First of all, we clearly need a real test framework to run our unittest unit tests. @timj has been experimenting with nose, which is used by numpy, but I also know that py.test is a newer entry in the market. On the surface, both seen very similar, so it’s hard to tell which is better. So I asked the community what they like to use, and this is what I got:
we’d be happy with both nose or py.test for basic functionality
py.test has a better plugin architecture, so we (SQuaRE and friends) would likely be much happier if we were writing our own plugins against py.test.
py.test and nose are largely compatible in terms of the tests they run when we’re using them in a basic sense, so we can even try both initially if we really wanted
I’m perfectly okay with switching to py.test. It wouldn’t hurt to try both initially and ensure that we get the same failure modes when we port things over.

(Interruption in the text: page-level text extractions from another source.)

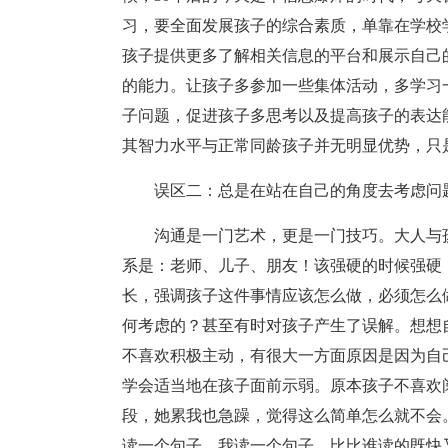
习，要全面发展孩子的综合素质，单靠在学校
孩子提供更多了解相关信息的平台和展示自己
的能力。让孩子多参加一些集体活动，多学习
子问题，促进孩子多思考以及提高孩子的表达
其智力水平与正常同龄孩子并无明显优势，只
误区二：总是在站在自己的角度去考虑问
沟通是一门艺术，更是一门技巧。大人与
系是：老师、儿子、朋友！该强硬的时候强硬
长，强调孩子这件事情应该怎么做，必须怎么
何考虑的？甚至有时对孩子产生了误解。想想
不喜欢积极主动，有很大一方面原因是因为自
学会适当地在孩子面前示弱。原本孩子不喜欢
段，她累我也急躁，觉得这么简单怎么就不会
读一个句子，我读一个句子，比比谁读的既快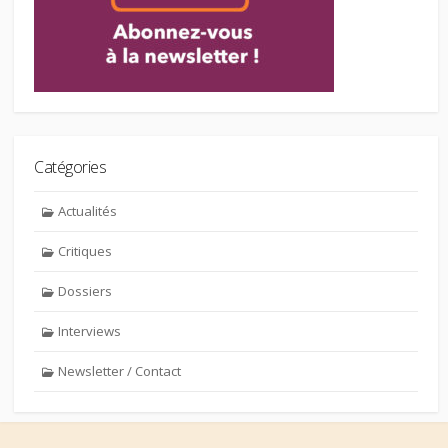
Catégories
Actualités
Critiques
Dossiers
Interviews
Newsletter / Contact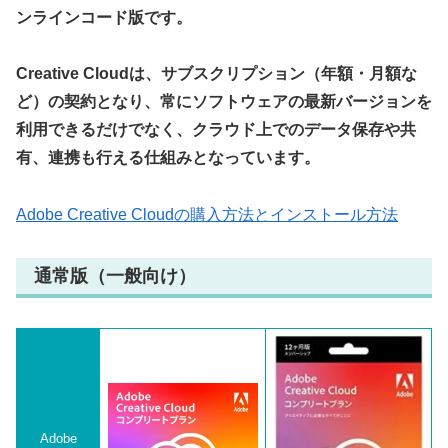
ンラインコード版です。
Creative Cloudは、サブスクリプション（年額・月額な
ど）の契約となり、常にソフトウェアの最新バージョンを
利用できるだけでなく、クラウド上でのデータ保存や共
有、連携も行える仕組みとなっています。
Adobe Creative Cloudの購入方法とインストール方法
通常版（一般向け）
Adobe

What I’ve not seen – either in the above or in previous discussions – is a straightforward enumeration of our requirements from a test framework. I understand that the ability to produce xUnit output which can be ingested by Jenkins is important, but is there anything else?
My own feeling is that the “activation energy” for requiring our developers and contributors to learn a new, non-standard-library, test (or, indeed, anything) framework should be quite high: I’d like to see a really concrete discussion of what we’re buying into.
My opening position here is that I’m not asking for any move away from the unittest approach to testing. To start with py.test or nose would just be used for driving the tests and gathering the output. I’m not worrying about using py.test-specific features to begin with and that is not driving this change.
The reason tests have to change is because the tests are not actually compliant with the unittest philosophy in many cases. In particular the way tests are skipped differs wildly from test to test and only occasionally are tests skipped properly. Furthermore the use of suites is not compatible with test drivers that automatically determine which tests are present and removing those is a side effect of the work.
The other outcome of using a test driver is that the tests tend to run in a different namespace (not __main__) and some tests seem to misbehave when they are not run in a separate process (the SIP fitting in meas_astrom has that problem). We probably don’t want tests that fail simply because some other code has run first so these occurrences worry me and need to be examined further.
The memory test case seems to be important and it is relatively easy to make it trigger without using an explicit suite. This doesn’t mean we will like the results though.